"To be amused by them, if she can," answered the Roman.
"Come away, Herodias," said the haughty, languid, and scornful-looking woman; and the two strolled down the middle walk of the garden. The youth who had come with them lingered a moment or two behind, standing in the middle of the gravel-walk and gazing straight into the bower, while he flirted a sort of horse-whip around the heads of one or two tall flowers which were growing outside along the border of the walk.
Plancina looked steadily at him, and he at her. The lad withdrew after a few moments, without a change of feature.
"What starers!" muttered Agatha.
"They have a talent for it, indeed," said Plancina. "A hardy family, putting one thing with another. I think I know who they are. The mother, if she were the mother, called the daughter, if she were the daughter, Herodias. My husband thinks of going to Syria, and indeed Tiberius has offered him the procuratorship of Judea; but he would not condescend to go in any smaller capacity than as prefect of Syria. An acquaintance of ours, young Pontius Pilate, wants to get the procuratorship. The minor office would be a great thing for him. But my husband, Piso of the Calpurnians, cannot stoop to that. I may meet yonder family again."

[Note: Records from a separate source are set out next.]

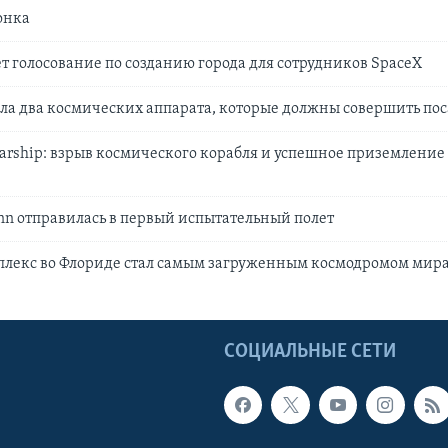
онка
ет голосование по созданию города для сотрудников SpaceX
ла два космических аппарата, которые должны совершить пос
tarship: взрыв космического корабля и успешное приземление
nn отправилась в первый испытательный полет
лекс во Флориде стал самым загруженным космодромом мира 
Ы
СОЦИАЛЬНЫЕ СЕТИ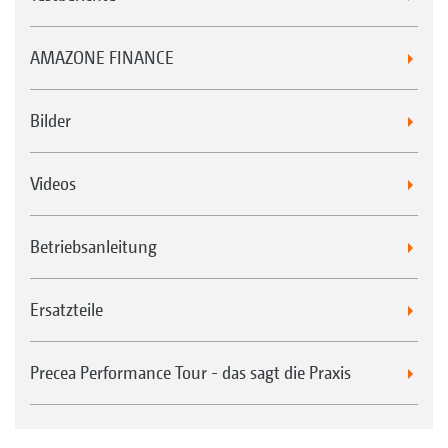
AMAZONE FINANCE
Bilder
Videos
Betriebsanleitung
Ersatzteile
Precea Performance Tour - das sagt die Praxis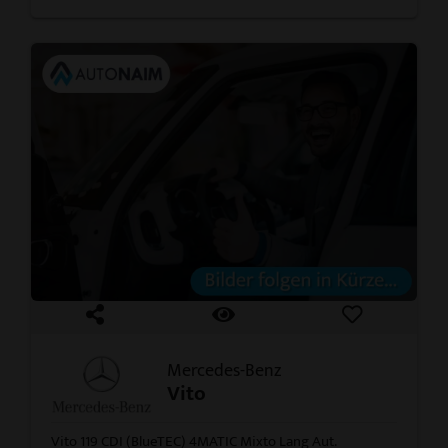
Mercedes-Benz
Vito
Vito 119 CDI (BlueTEC) 4MATIC Mixto Lang Aut.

"Those people are looking back," observed Agatha, who had paid very little attention to her companion's speech.
Plancina rose, and, going to the entrance of the bower, honored the strangers with a steady glance. The scornful-looking foreign woman in sumptuous apparel met it for a moment, and then turned away. Her son and daughter turned away at the same time.
"Ah! they are gone," murmured Agatha; "they do not like you to gaze so at them."
"It is but a Roman," returned Plancina, "looking at barbarians. They always shrink in that curious manner. And why this Greek lunacy?" muttered she; "and why this Attic mania?"
"Attic what?" asked the half-Greek girl.